_How to complete this task_. Transcribe the entries exactly as each line appears.
+ + + + + + +
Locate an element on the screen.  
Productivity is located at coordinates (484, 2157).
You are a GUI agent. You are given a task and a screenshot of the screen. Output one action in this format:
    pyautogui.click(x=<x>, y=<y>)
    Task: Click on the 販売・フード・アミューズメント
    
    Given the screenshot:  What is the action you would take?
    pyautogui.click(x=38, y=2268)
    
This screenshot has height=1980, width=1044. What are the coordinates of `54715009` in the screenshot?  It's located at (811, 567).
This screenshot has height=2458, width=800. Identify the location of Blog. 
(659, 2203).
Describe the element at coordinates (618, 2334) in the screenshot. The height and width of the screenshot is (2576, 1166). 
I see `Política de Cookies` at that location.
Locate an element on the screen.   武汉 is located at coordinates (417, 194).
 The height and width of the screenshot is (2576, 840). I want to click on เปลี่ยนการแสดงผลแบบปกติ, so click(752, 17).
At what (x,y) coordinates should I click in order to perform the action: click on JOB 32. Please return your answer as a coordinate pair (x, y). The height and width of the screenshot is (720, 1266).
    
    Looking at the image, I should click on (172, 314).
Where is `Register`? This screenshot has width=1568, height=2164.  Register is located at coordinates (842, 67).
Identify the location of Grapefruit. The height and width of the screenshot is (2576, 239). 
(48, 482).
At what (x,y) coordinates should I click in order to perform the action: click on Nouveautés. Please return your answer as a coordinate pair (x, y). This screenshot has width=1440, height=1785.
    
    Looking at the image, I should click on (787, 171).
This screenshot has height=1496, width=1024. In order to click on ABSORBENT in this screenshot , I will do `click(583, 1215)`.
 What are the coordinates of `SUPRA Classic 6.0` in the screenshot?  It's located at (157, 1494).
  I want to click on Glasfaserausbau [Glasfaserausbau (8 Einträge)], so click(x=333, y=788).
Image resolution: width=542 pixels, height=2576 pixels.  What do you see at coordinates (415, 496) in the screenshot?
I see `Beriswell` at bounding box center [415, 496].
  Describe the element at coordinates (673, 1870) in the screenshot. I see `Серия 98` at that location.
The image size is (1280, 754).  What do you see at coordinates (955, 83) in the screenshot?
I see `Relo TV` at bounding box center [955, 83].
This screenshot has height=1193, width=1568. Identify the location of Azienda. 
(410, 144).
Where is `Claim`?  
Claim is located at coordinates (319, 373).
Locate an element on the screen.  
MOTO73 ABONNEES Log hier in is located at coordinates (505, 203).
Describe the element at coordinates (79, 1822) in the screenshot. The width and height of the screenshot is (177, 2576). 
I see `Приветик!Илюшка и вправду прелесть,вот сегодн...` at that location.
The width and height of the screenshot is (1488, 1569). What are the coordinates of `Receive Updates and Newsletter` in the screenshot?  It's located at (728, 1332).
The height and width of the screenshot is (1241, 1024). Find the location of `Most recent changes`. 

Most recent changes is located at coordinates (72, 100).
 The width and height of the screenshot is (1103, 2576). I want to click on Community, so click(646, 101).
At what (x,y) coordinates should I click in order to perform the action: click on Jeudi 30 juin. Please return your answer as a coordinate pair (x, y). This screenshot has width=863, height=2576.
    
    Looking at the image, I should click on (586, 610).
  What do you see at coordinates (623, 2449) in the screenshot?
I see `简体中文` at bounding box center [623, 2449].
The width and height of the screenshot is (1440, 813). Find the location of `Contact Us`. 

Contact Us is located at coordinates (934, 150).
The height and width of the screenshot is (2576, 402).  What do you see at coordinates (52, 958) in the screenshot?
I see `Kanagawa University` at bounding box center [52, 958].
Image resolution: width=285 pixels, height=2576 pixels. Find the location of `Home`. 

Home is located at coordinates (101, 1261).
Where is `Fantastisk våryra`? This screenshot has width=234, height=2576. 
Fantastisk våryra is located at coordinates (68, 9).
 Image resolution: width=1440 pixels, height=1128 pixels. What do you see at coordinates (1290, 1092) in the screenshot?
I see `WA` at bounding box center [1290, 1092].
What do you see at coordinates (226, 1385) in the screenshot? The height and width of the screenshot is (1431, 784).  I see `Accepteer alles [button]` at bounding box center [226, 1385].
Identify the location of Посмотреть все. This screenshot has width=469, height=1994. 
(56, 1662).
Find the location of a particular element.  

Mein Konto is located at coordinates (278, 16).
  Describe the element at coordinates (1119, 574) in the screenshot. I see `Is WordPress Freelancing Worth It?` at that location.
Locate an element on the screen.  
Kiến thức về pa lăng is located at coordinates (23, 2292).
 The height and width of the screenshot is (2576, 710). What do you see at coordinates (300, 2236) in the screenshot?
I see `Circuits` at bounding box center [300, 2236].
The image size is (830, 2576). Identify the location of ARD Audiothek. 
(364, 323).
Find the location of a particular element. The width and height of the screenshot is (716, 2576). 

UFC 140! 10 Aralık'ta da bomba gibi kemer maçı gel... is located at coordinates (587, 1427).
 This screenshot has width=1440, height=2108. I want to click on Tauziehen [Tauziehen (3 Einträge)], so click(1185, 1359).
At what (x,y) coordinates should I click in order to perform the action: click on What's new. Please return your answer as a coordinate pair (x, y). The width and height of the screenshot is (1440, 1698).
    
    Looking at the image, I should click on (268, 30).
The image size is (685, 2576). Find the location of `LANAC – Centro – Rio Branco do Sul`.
+ + + + + + +
_Solution for this exercise_.
Locate an element on the screen.  
Productivity is located at coordinates (484, 2157).
You are a GUI agent. You are given a task and a screenshot of the screen. Output one action in this format:
    pyautogui.click(x=<x>, y=<y>)
    Task: Click on the 販売・フード・アミューズメント
    
    Given the screenshot:  What is the action you would take?
    pyautogui.click(x=38, y=2268)
    
This screenshot has height=1980, width=1044. What are the coordinates of `54715009` in the screenshot?  It's located at (811, 567).
This screenshot has height=2458, width=800. Identify the location of Blog. 
(659, 2203).
Describe the element at coordinates (618, 2334) in the screenshot. The height and width of the screenshot is (2576, 1166). 
I see `Política de Cookies` at that location.
Locate an element on the screen.   武汉 is located at coordinates (417, 194).
 The height and width of the screenshot is (2576, 840). I want to click on เปลี่ยนการแสดงผลแบบปกติ, so click(752, 17).
At what (x,y) coordinates should I click in order to perform the action: click on JOB 32. Please return your answer as a coordinate pair (x, y). The height and width of the screenshot is (720, 1266).
    
    Looking at the image, I should click on (172, 314).
Where is `Register`? This screenshot has width=1568, height=2164.  Register is located at coordinates (842, 67).
Identify the location of Grapefruit. The height and width of the screenshot is (2576, 239). 
(48, 482).
At what (x,y) coordinates should I click in order to perform the action: click on Nouveautés. Please return your answer as a coordinate pair (x, y). This screenshot has width=1440, height=1785.
    
    Looking at the image, I should click on (787, 171).
This screenshot has height=1496, width=1024. In order to click on ABSORBENT in this screenshot , I will do `click(583, 1215)`.
 What are the coordinates of `SUPRA Classic 6.0` in the screenshot?  It's located at (157, 1494).
  I want to click on Glasfaserausbau [Glasfaserausbau (8 Einträge)], so click(x=333, y=788).
Image resolution: width=542 pixels, height=2576 pixels.  What do you see at coordinates (415, 496) in the screenshot?
I see `Beriswell` at bounding box center [415, 496].
  Describe the element at coordinates (673, 1870) in the screenshot. I see `Серия 98` at that location.
The image size is (1280, 754).  What do you see at coordinates (955, 83) in the screenshot?
I see `Relo TV` at bounding box center [955, 83].
This screenshot has height=1193, width=1568. Identify the location of Azienda. 
(410, 144).
Where is `Claim`?  
Claim is located at coordinates (319, 373).
Locate an element on the screen.  
MOTO73 ABONNEES Log hier in is located at coordinates (505, 203).
Describe the element at coordinates (79, 1822) in the screenshot. The width and height of the screenshot is (177, 2576). 
I see `Приветик!Илюшка и вправду прелесть,вот сегодн...` at that location.
The width and height of the screenshot is (1488, 1569). What are the coordinates of `Receive Updates and Newsletter` in the screenshot?  It's located at (728, 1332).
The height and width of the screenshot is (1241, 1024). Find the location of `Most recent changes`. 

Most recent changes is located at coordinates (72, 100).
 The width and height of the screenshot is (1103, 2576). I want to click on Community, so click(646, 101).
At what (x,y) coordinates should I click in order to perform the action: click on Jeudi 30 juin. Please return your answer as a coordinate pair (x, y). This screenshot has width=863, height=2576.
    
    Looking at the image, I should click on (586, 610).
  What do you see at coordinates (623, 2449) in the screenshot?
I see `简体中文` at bounding box center [623, 2449].
The width and height of the screenshot is (1440, 813). Find the location of `Contact Us`. 

Contact Us is located at coordinates (934, 150).
The height and width of the screenshot is (2576, 402).  What do you see at coordinates (52, 958) in the screenshot?
I see `Kanagawa University` at bounding box center [52, 958].
Image resolution: width=285 pixels, height=2576 pixels. Find the location of `Home`. 

Home is located at coordinates (101, 1261).
Where is `Fantastisk våryra`? This screenshot has width=234, height=2576. 
Fantastisk våryra is located at coordinates (68, 9).
 Image resolution: width=1440 pixels, height=1128 pixels. What do you see at coordinates (1290, 1092) in the screenshot?
I see `WA` at bounding box center [1290, 1092].
What do you see at coordinates (226, 1385) in the screenshot? The height and width of the screenshot is (1431, 784).  I see `Accepteer alles [button]` at bounding box center [226, 1385].
Identify the location of Посмотреть все. This screenshot has width=469, height=1994. 
(56, 1662).
Find the location of a particular element.  

Mein Konto is located at coordinates (278, 16).
  Describe the element at coordinates (1119, 574) in the screenshot. I see `Is WordPress Freelancing Worth It?` at that location.
Locate an element on the screen.  
Kiến thức về pa lăng is located at coordinates (23, 2292).
 The height and width of the screenshot is (2576, 710). What do you see at coordinates (300, 2236) in the screenshot?
I see `Circuits` at bounding box center [300, 2236].
The image size is (830, 2576). Identify the location of ARD Audiothek. 
(364, 323).
Find the location of a particular element. The width and height of the screenshot is (716, 2576). 

UFC 140! 10 Aralık'ta da bomba gibi kemer maçı gel... is located at coordinates (587, 1427).
 This screenshot has width=1440, height=2108. I want to click on Tauziehen [Tauziehen (3 Einträge)], so click(1185, 1359).
At what (x,y) coordinates should I click in order to perform the action: click on What's new. Please return your answer as a coordinate pair (x, y). The width and height of the screenshot is (1440, 1698).
    
    Looking at the image, I should click on (268, 30).
The image size is (685, 2576). Find the location of `LANAC – Centro – Rio Branco do Sul`.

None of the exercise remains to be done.